--- Assigned task ---
Scan the entries below. List each line with "ارائه".

--- Records contained in a dataset ---
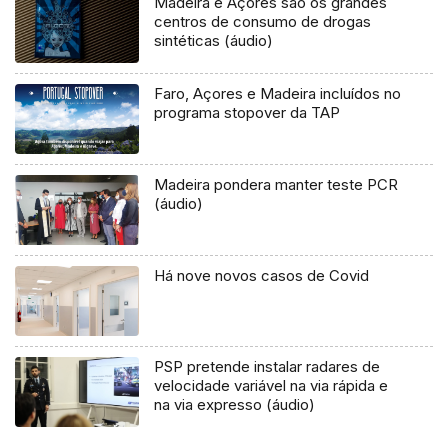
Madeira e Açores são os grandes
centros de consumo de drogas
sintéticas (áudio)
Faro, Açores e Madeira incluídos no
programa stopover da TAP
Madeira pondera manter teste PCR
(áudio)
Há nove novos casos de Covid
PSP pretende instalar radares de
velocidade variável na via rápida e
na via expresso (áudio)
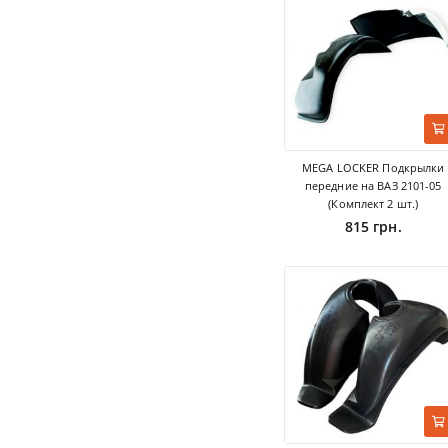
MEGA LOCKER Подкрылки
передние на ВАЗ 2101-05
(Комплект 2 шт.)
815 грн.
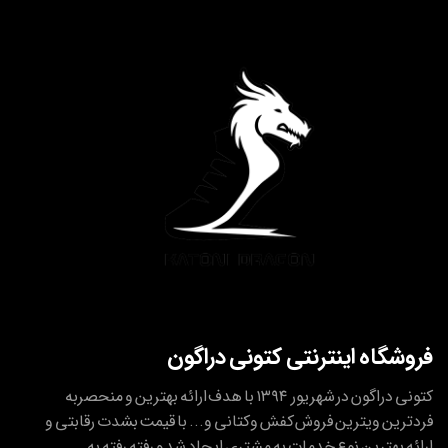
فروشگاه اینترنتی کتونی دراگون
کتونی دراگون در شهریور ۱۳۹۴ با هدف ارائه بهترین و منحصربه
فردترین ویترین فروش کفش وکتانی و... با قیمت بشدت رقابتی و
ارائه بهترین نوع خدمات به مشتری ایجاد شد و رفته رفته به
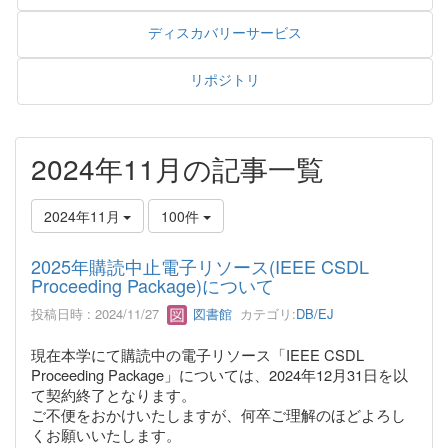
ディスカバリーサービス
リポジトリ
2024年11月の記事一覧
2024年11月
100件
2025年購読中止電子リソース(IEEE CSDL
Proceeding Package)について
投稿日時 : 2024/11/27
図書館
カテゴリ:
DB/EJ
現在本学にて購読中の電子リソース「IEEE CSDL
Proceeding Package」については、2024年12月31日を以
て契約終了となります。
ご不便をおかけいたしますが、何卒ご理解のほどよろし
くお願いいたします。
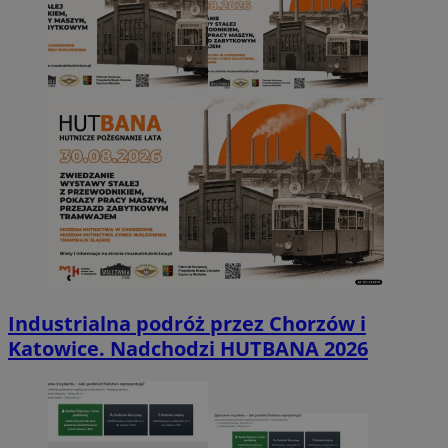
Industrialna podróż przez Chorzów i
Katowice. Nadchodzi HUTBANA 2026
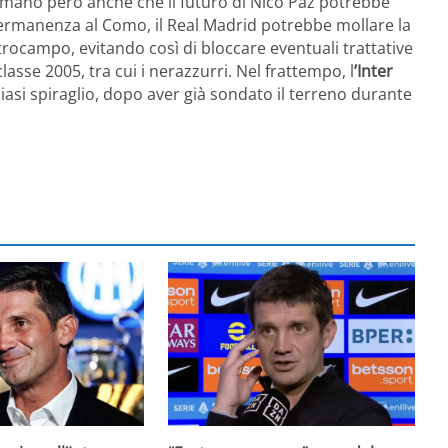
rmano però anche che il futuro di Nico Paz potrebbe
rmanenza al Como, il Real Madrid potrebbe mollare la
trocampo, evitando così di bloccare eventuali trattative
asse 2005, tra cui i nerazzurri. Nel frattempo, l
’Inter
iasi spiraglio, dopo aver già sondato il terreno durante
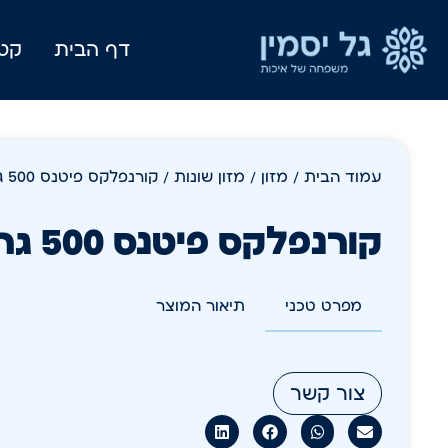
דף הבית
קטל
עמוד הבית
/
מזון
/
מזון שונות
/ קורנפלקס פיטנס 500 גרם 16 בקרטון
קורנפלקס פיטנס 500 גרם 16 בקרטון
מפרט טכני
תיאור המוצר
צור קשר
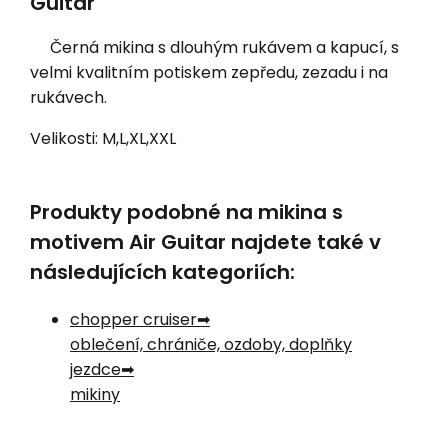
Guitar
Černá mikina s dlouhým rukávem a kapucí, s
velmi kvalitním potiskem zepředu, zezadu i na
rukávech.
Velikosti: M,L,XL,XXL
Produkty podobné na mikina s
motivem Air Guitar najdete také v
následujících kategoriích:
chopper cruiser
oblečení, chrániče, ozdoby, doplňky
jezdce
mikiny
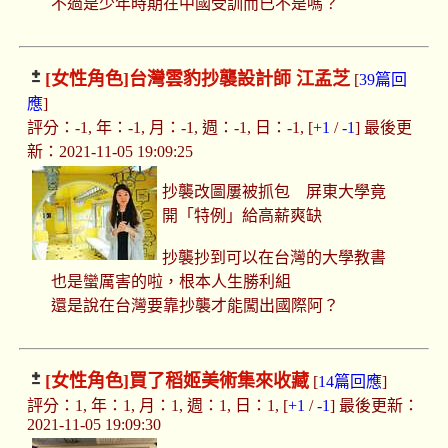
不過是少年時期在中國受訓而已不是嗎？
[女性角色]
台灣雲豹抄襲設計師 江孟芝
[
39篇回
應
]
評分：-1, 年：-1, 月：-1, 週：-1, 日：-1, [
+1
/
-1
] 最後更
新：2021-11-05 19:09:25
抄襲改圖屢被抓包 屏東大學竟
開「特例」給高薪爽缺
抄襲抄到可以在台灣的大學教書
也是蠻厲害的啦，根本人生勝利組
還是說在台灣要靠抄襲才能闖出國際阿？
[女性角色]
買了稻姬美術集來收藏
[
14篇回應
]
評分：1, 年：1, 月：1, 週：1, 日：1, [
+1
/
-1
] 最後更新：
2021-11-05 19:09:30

--- Written answer ---
کتونی دراگون در شهریور ۱۳۹۴ با هدف ارائه بهترین و منحصربه
ارائه بهترین نوع خدمات به مشتری ایجاد شد و رفته رفته به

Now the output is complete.